Dataset items:
● ● ● ●

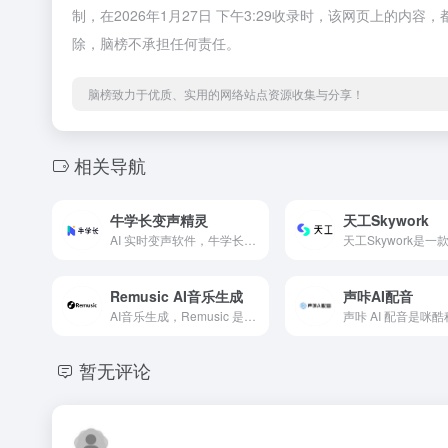
制，在2026年1月27日 下午3:29收录时，该网页上的
除，脑榜不承担任何责任。
脑榜致力于优质、实用的网络站点资源收集与分享！
相关导航
牛学长变声精灵
天工Skywork
AI 实时变声软件，牛学长变声精灵是深圳软牛科技集团股份有限公司精心打造的一款 AI 实时变声软件，它依托深度学习算法，为用户开启了声音变幻的奇妙之旅。无论是追求趣味娱乐还是有着专业音频创作需求，这款软件都能成为得力助手，轻松实现各类声音效果的转换，赋予声音全新生命力，在众多变声工具中崭露头角。
Remusic AI音乐生成
声咔AI配音
AI音乐生成，Remusic 是一款前沿的 AI 音乐创作平台，利用人工智能技术简化了音乐创作的复杂性。通过这一平台，用户能够借助先进算法，轻松生成多样化的高品质音乐作品，涵盖旋律创作与歌词撰写。
暂无评论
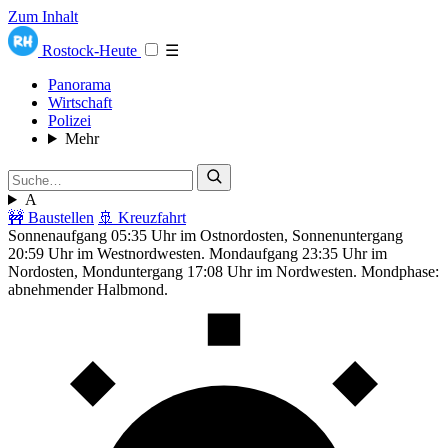
Zum Inhalt
Rostock-Heute
☰
Panorama
Wirtschaft
Polizei
Mehr
A
🚧 Baustellen
🚢 Kreuzfahrt
Sonnenaufgang 05:35 Uhr im Ostnordosten, Sonnenuntergang
20:59 Uhr im Westnordwesten. Mondaufgang 23:35 Uhr im
Nordosten, Monduntergang 17:08 Uhr im Nordwesten. Mondphase:
abnehmender Halbmond.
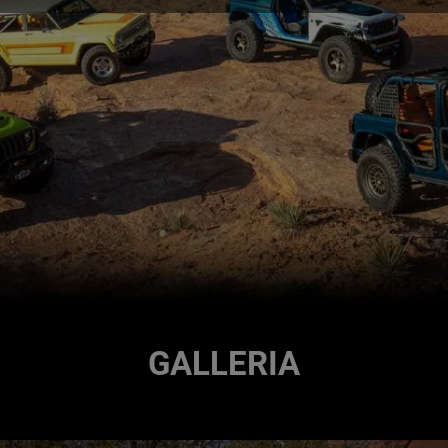
GALLERIA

● ● ● ●

Every entry above should be returned exactly, with no images included.

制，在2026年1月27日 下午3:29收录时，该网页上的
除，脑榜不承担任何责任。
脑榜致力于优质、实用的网络站点资源收集与分享！
相关导航
牛学长变声精灵
天工Skywork
AI 实时变声软件，牛学长变声精灵是深圳软牛科技集团股份有限公司精心打造的一款 AI 实时变声软件，它依托深度学习算法，为用户开启了声音变幻的奇妙之旅。无论是追求趣味娱乐还是有着专业音频创作需求，这款软件都能成为得力助手，轻松实现各类声音效果的转换，赋予声音全新生命力，在众多变声工具中崭露头角。
Remusic AI音乐生成
声咔AI配音
AI音乐生成，Remusic 是一款前沿的 AI 音乐创作平台，利用人工智能技术简化了音乐创作的复杂性。通过这一平台，用户能够借助先进算法，轻松生成多样化的高品质音乐作品，涵盖旋律创作与歌词撰写。
暂无评论
Zum Inhalt
Rostock-Heute
☰
Panorama
Wirtschaft
Polizei
Mehr
A
🚧 Baustellen
🚢 Kreuzfahrt
Sonnenaufgang 05:35 Uhr im Ostnordosten, Sonnenuntergang
20:59 Uhr im Westnordwesten. Mondaufgang 23:35 Uhr im
Nordosten, Monduntergang 17:08 Uhr im Nordwesten. Mondphase:
abnehmender Halbmond.
GALLERIA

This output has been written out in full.